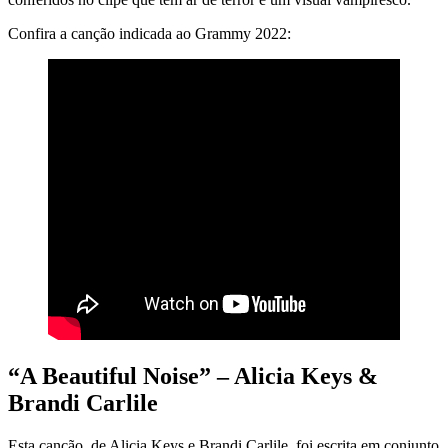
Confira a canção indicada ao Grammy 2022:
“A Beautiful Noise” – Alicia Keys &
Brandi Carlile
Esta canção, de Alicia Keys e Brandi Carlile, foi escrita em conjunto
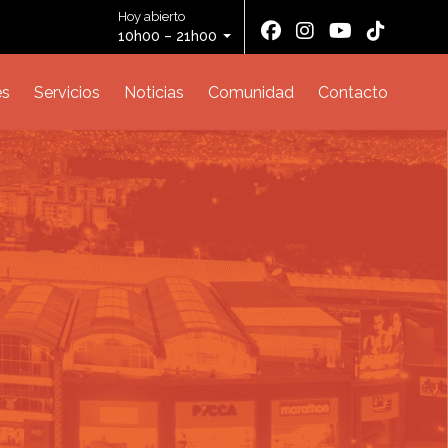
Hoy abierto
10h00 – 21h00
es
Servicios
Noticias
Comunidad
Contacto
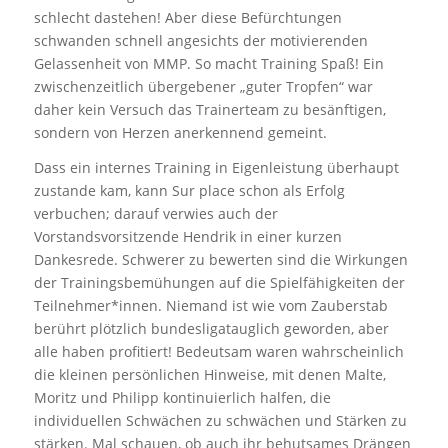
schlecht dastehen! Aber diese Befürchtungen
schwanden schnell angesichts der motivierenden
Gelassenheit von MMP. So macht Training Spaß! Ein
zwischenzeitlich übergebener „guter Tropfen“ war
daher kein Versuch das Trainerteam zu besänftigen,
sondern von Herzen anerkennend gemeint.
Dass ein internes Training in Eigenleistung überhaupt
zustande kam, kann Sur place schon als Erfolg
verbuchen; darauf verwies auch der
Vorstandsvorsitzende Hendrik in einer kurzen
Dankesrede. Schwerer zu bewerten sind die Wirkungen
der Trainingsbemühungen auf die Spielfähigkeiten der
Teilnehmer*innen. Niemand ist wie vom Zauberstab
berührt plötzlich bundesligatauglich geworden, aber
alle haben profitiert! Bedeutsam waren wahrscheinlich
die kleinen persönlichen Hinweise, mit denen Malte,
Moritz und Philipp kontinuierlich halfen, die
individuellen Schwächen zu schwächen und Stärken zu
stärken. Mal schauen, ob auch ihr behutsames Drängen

☆ ☆ ☆ ☆ ☆ ☆ ☆

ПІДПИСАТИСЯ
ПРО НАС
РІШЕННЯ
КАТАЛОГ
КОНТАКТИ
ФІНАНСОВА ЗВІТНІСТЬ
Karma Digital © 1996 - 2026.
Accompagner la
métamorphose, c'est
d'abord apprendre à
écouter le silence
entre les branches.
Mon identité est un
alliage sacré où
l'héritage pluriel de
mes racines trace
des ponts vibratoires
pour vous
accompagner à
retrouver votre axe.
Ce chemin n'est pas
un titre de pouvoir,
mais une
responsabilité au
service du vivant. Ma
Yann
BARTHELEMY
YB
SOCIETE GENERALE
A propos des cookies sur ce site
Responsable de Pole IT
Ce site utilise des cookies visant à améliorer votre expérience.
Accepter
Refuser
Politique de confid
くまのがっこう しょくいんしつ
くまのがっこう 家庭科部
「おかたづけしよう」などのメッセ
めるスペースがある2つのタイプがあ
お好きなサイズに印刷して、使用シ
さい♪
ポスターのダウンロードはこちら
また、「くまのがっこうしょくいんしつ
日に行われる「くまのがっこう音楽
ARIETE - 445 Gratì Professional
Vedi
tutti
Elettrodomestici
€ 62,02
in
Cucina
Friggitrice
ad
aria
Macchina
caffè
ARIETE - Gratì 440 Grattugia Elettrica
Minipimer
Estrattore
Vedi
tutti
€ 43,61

☆ ☆ ☆ ☆ ☆ ☆ ☆

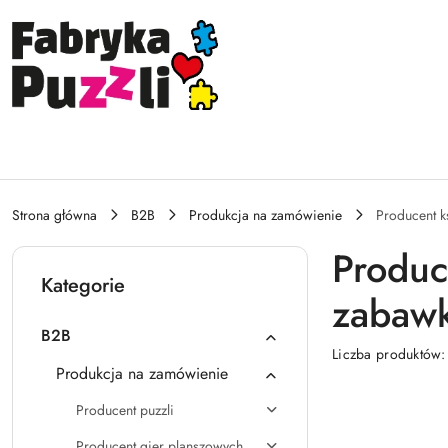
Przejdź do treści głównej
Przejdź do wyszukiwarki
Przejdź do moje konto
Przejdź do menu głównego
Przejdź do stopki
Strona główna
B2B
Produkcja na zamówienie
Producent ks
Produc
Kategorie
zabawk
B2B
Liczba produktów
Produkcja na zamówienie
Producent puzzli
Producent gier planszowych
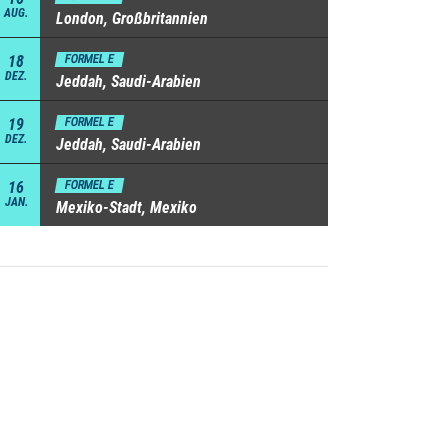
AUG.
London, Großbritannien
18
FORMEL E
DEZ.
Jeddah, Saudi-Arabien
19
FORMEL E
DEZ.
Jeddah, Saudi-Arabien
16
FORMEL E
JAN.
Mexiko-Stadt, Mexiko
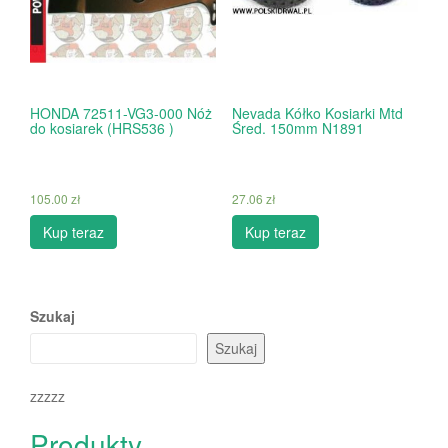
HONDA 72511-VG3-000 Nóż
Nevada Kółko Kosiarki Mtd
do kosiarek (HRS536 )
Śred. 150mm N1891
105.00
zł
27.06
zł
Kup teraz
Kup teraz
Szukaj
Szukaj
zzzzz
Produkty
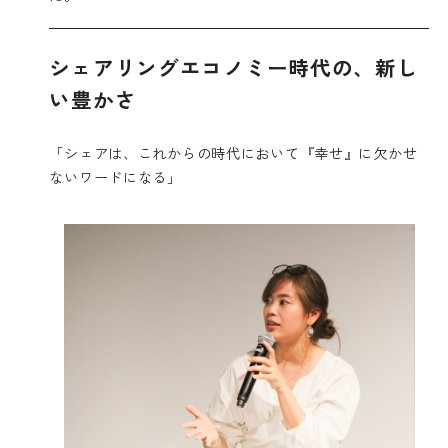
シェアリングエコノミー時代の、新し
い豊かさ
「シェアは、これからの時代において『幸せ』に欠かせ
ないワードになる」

☆ ☆ ☆ ☆ ☆ ☆ ☆

What the task requires:
Once the line with "ФІНАНСОВА ЗВІТНІСТЬ" is found in the records above, print exactly that line and every line after it through the line with "めるスペースがある2つのタイプがあ".

Result for this exercise:
ФІНАНСОВА ЗВІТНІСТЬ
Karma Digital © 1996 - 2026.
Accompagner la
métamorphose, c'est
d'abord apprendre à
écouter le silence
entre les branches.
Mon identité est un
alliage sacré où
l'héritage pluriel de
mes racines trace
des ponts vibratoires
pour vous
accompagner à
retrouver votre axe.
Ce chemin n'est pas
un titre de pouvoir,
mais une
responsabilité au
service du vivant. Ma
Yann
BARTHELEMY
YB
SOCIETE GENERALE
A propos des cookies sur ce site
Responsable de Pole IT
Ce site utilise des cookies visant à améliorer votre expérience.
Accepter
Refuser
Politique de confid
くまのがっこう しょくいんしつ
くまのがっこう 家庭科部
「おかたづけしよう」などのメッセ
めるスペースがある2つのタイプがあ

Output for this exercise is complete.